SCA Chief Plans to Separate Assets in Two Standalone Units

Svenska Cellulosa AB, Europe’s largest private forest owner, will create two divisions, one for forest products and another for consumer products, in a move that could foreshadow a breakup of the company.
The Swedish company’s swathes of woodlands will be combined with paper, pulp and sawn-timber operations to better highlight the value of the operation, while tissue and personal-care products will form a separate entity, the Stockholm-based company said in a statement on Friday. SCA shares climbed as much as 6.2 percent.
“This announcement splits SCA clearly into two parts,” Exane BNP Paribas analyst James Wyatt said in a note. “Could part of the motivation here be to ready the company for a split? The answer is unclear, but will certainly be something for the bulls to latch onto today.”
The Swedish company generates 85 percent of sales from tissue and personal-care products like incontinence pads and diapers.
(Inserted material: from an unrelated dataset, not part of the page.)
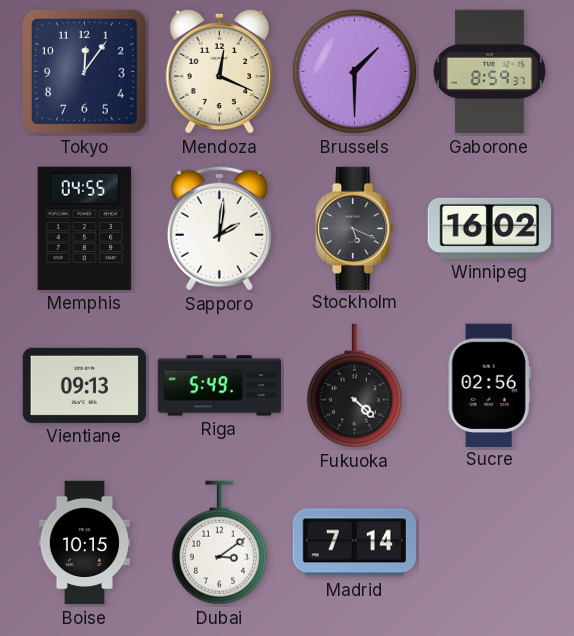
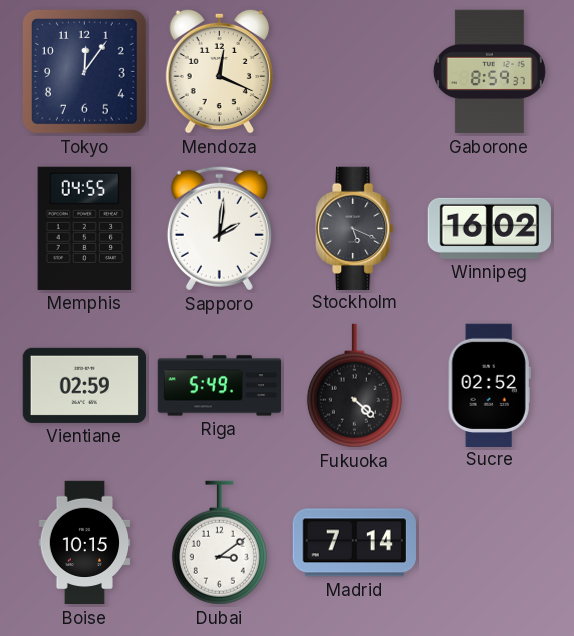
Brussels: 1:30 -> none
Vientiane: 09:13 -> 02:59
Sucre: 02:56 -> 02:52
Asked whether the measures are a prelude to exiting forest operations, Chief Executive Officer Magnus Groth said on a call that the company hasn’t made any further decisions.
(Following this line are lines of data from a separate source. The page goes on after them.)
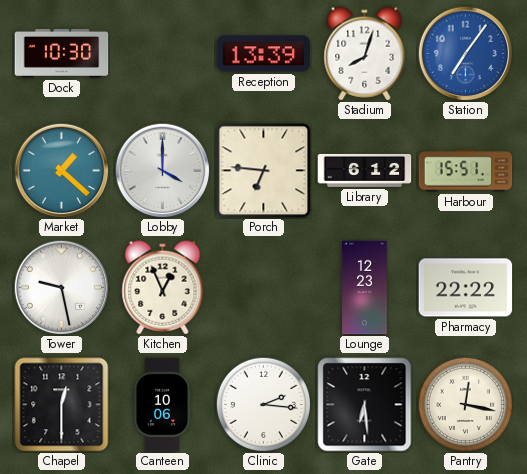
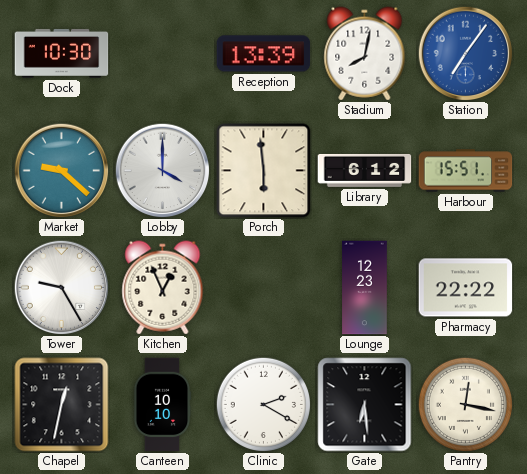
Stadium: 8:03 -> 8:02
Market: 1:22 -> 9:22
Porch: 6:46 -> 5:59
Tower: 9:28 -> 9:25
Chapel: 12:30 -> 12:32
Canteen: 10:06 -> 10:10
Clinic: 2:16 -> 2:20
The separation will take until the end of next year, partly due to the legal work required to make the forest-products division a subsidiary, according to Groth, five months into his role after replacing Jan Johansson, who was ousted following controversies about alleged misuse of corporate jets.
“This is a journey that we have started now, to make this separation of the assets,” the CEO said.
SCA has earmarked 7.8 billion kronor ($922 million) in investment to double production capacity of pulp over the next three years at a mill in Sweden.
The stock traded 10.30 kronor higher at 244.2 kronor as of 9:53 a.m., an advance of 4.4 percent.